Items listed in a dataset
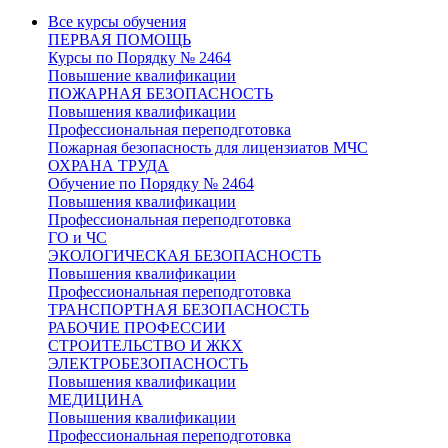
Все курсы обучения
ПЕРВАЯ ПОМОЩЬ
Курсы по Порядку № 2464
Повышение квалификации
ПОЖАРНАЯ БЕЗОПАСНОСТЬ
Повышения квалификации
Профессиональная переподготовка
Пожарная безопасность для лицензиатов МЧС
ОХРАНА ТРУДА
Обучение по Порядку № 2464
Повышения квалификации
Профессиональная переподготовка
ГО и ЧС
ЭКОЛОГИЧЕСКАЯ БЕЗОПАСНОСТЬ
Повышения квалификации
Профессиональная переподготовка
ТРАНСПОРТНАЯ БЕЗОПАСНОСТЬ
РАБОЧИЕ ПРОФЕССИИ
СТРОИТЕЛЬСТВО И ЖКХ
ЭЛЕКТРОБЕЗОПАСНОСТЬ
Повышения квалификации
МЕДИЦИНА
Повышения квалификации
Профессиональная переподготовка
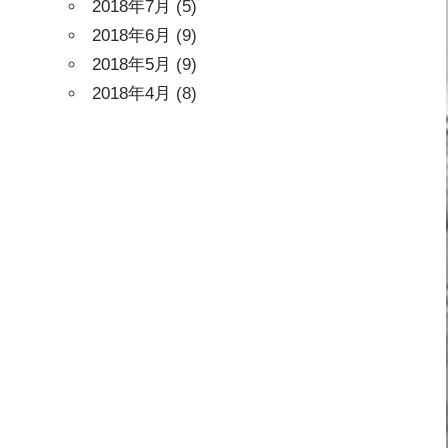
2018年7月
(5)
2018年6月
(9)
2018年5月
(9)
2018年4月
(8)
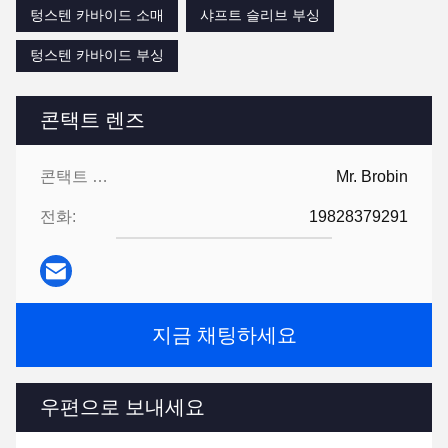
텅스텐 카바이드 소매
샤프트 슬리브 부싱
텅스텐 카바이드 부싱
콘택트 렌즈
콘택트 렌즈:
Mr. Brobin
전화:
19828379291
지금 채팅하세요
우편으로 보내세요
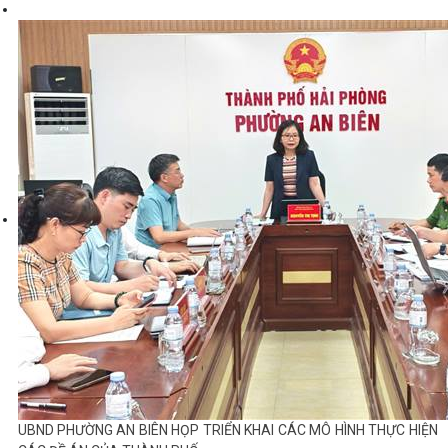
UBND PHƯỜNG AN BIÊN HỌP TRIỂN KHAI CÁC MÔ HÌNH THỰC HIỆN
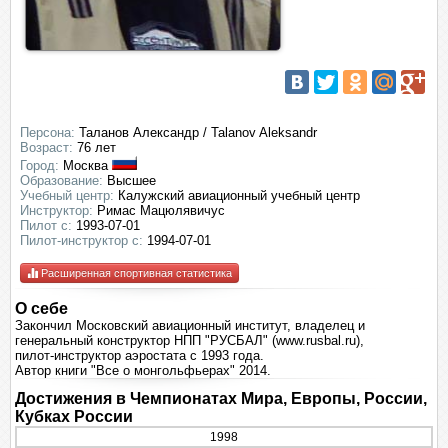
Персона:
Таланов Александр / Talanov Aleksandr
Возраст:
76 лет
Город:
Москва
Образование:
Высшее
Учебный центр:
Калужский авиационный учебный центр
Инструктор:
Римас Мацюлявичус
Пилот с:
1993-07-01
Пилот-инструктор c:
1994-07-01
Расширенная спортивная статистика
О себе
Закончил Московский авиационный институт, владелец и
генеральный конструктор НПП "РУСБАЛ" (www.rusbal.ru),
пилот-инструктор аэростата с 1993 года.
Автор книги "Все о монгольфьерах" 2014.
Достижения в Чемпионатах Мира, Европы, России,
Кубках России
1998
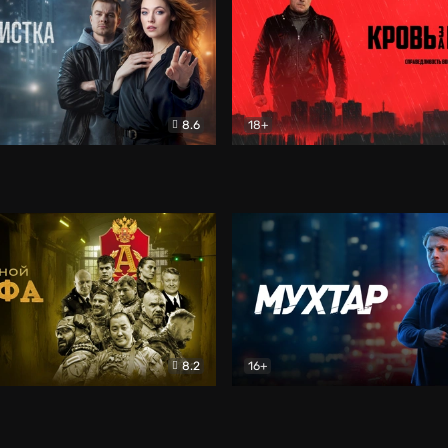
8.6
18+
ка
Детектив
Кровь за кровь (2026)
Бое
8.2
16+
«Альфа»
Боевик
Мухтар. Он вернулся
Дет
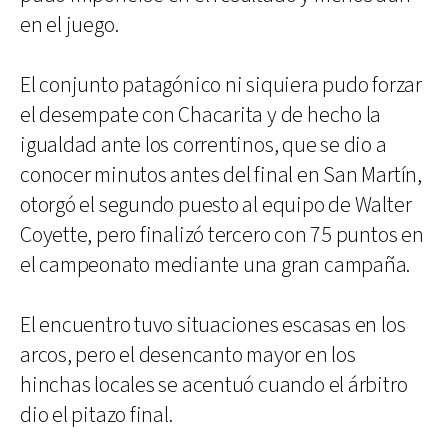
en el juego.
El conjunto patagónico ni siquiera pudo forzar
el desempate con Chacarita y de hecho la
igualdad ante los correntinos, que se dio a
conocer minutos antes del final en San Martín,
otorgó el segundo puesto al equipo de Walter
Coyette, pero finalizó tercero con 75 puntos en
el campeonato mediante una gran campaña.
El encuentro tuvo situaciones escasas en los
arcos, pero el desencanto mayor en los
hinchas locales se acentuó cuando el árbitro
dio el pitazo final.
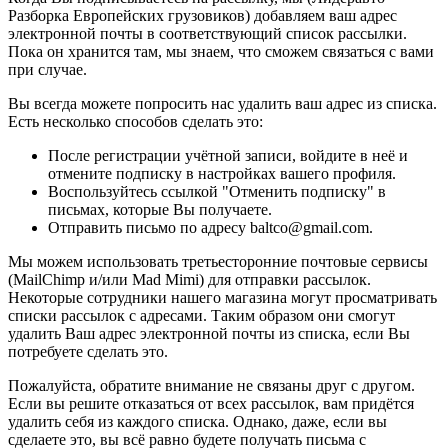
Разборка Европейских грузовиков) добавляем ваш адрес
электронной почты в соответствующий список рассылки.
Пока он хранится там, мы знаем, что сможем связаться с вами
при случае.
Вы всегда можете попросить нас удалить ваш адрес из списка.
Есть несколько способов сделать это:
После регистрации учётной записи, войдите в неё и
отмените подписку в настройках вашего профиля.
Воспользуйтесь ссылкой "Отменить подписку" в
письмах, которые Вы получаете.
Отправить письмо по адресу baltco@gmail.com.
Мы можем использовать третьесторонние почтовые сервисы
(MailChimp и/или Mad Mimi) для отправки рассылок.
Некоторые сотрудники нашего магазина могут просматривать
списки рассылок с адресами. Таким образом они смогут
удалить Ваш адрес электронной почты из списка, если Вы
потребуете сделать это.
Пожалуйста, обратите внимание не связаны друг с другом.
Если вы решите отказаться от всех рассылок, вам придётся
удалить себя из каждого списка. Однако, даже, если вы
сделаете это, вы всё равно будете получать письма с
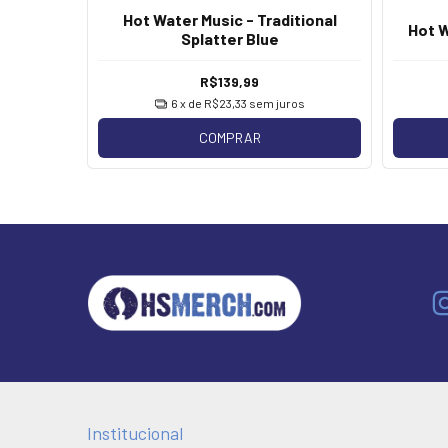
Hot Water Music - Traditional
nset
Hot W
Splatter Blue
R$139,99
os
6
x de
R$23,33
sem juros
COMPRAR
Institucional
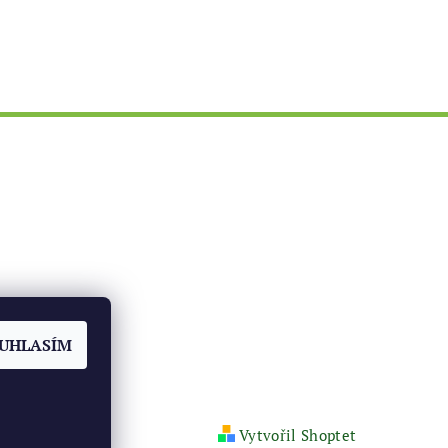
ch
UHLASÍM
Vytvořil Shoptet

**Problem to solve**:
Which of the lines above mention the word "центр"? Pull those lines out.

**Answer section**:
Учебный центр:
Калужский авиационный учебный центр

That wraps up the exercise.